Data shown ▸
^^^^

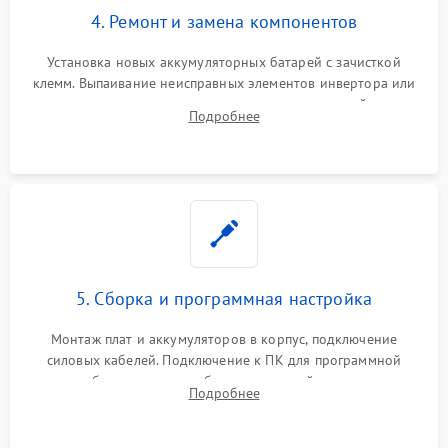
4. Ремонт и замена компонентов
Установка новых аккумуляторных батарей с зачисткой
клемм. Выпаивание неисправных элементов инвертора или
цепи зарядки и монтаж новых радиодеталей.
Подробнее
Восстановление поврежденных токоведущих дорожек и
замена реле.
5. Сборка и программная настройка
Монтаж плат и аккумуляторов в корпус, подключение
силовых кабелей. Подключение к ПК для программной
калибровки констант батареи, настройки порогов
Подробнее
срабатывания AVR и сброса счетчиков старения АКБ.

^^^^

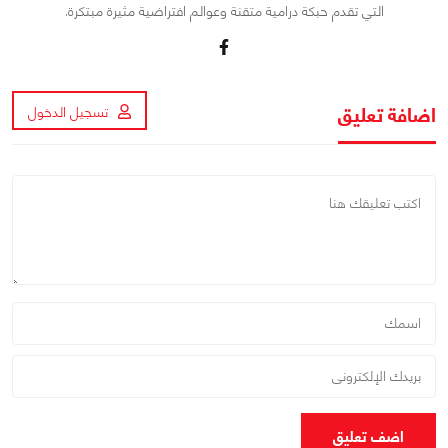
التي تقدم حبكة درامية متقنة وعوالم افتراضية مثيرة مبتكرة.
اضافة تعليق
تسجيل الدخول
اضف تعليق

^^^^

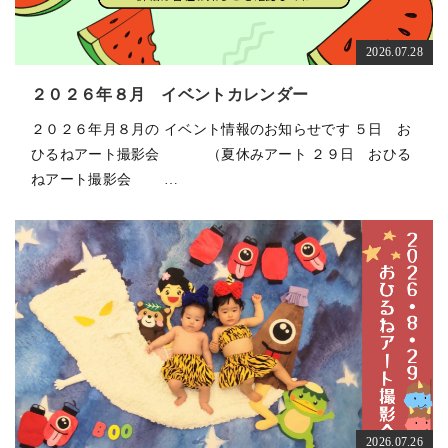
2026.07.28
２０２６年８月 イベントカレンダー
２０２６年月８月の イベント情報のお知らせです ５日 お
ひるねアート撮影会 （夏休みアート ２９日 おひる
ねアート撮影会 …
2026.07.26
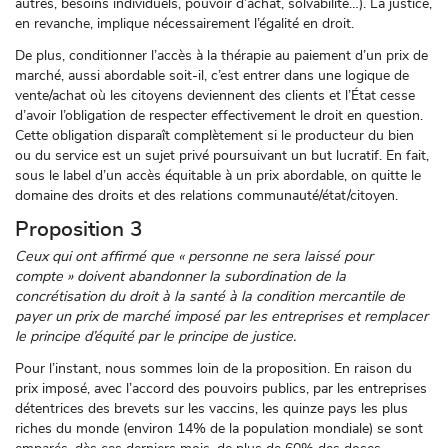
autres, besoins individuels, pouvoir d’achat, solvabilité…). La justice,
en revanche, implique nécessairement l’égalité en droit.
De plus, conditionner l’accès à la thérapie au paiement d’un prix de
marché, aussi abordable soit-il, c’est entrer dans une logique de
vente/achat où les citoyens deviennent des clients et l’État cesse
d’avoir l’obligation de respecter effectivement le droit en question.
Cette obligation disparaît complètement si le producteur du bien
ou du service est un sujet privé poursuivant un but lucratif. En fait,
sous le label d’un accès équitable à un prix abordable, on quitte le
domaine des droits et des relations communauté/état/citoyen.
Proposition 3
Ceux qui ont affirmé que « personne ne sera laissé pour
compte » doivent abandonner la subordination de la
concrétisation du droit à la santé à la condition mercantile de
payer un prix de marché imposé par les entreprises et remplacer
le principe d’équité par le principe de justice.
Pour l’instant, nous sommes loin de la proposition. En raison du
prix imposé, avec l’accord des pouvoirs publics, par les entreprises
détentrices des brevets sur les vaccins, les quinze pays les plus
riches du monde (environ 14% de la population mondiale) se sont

^^^^

Try it ▸
Take every line from the data that contains the word "новых".

Your response ▸
Установка новых аккумуляторных батарей с зачисткой
цепи зарядки и монтаж новых радиодеталей.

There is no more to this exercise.